The DSM-5 does not specify the prognosis for UCD (American Psychiatric Association, 2013). The prognosis will depend on a more clarified diagnosis, or if the etiology of a difficult to categorize Communication Disorder can be determined. The impact of comorbid conditions will also determine prognosis. It is noted that LD’s (Language Disorders) are specifically predictive of various forms of psychopathology from childhood to young adulthood (Toppelberg, 2014). Disruption in the normal development of communication is associated with the neurodevelopmental disorders spectrum, of which communication disorders are integral. Profound difficulties with communication can have a pervasive impact on development. Communication is critical to a child’s development into a healthy, functioning adult, particularly in the areas of:

  • Cognitive-intellectual development and later academic and occupational achievement.
  • Social- Emotional development and interpersonal relationships.
  • General ability to adapt to the environment and situations.

Academic achievement is dependent mostly on the ability to read the written word, view and comprehend images, and hear and comprehend speech. The ability to communicate understanding and knowledge is also fundamental to learning. The inability to perform these tasks can limit an appreciation of the world around one, future employment opportunities, socialization, and negatively affect self-esteem, diminish self-respect, and lead to inadequacy, frustration, and depression. Proper diagnosis and treatment can prevent a multitude of problems later in life.


References

American Psychiatric Association. (2013). Diagnostic and Statistical Manual of Mental Disorders. (5th Edition). Washington, DC.

American Speech-Language-Hearing Association. (1993). Definitions of communication disorders and variations [Relevant Paper]. Retrieved November 1, 2014 from www.asha.org/policy.

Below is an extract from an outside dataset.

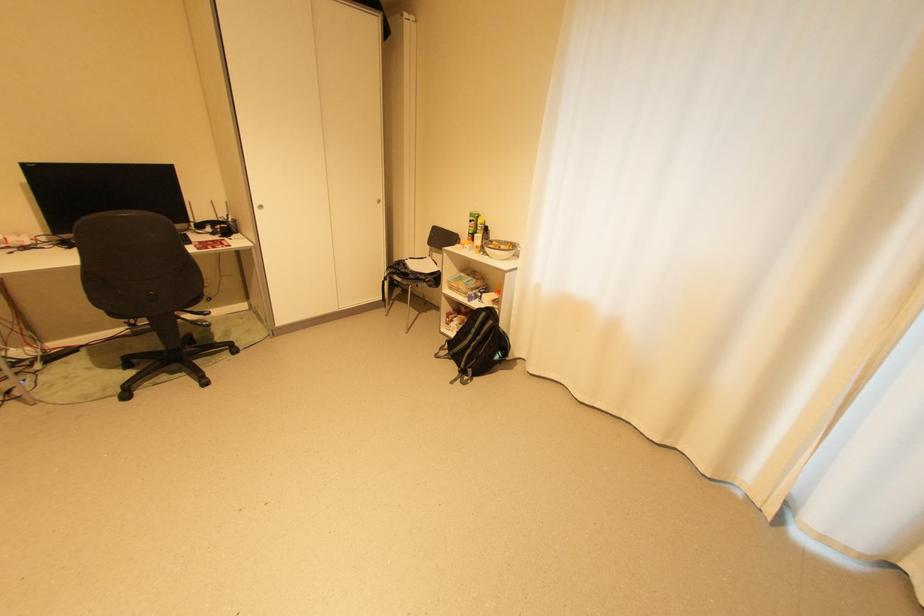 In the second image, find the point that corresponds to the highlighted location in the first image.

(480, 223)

Krakowiak, P., Walker, C.K., Bremer, A.A., Baker, A.S., Ozonoff, S., Hansen, R.L., and Hertz-Picciotto, I. (2012). Maternal Metabolic Conditions and Risk for Autism and Other Neurodevelopmental Disorders. Pediatrics.129 (5). 1121 -1128. doi: 10.1542/peds.2011-2583.

Nichols, J.C. (2013). ICD -10: Specified or Unspecified. Health Data Consulting. Retrieved October 16, 2014 from http://humanservices.arkansas.gov/director/Documents/Unspecified%20Codes%20.%20Dr.%20Nichs.pdf

St. Pourcain, B., Mandy, W.P., Heron, J., Golding, J., Smith, G.D., and Skuse, D.H. (2011). Links Between Co-occurring Social-Communication and Hyperactive-Inattentive Trait Trajectories. Journal of the American Academy of Child & Adolescent Psychiatry. 50, (9). 892–902.e5 DOI: 10.1016/j.jaac.2011.05.015

Toppelberg, C.O. (2014). Do Language Disorders in Childhood Seal the Mental Health Fate of Grownups? Journal Of The American Academy Of Child & Adolescent Psychiatry. 1050 www.jaacap.org 53. (10).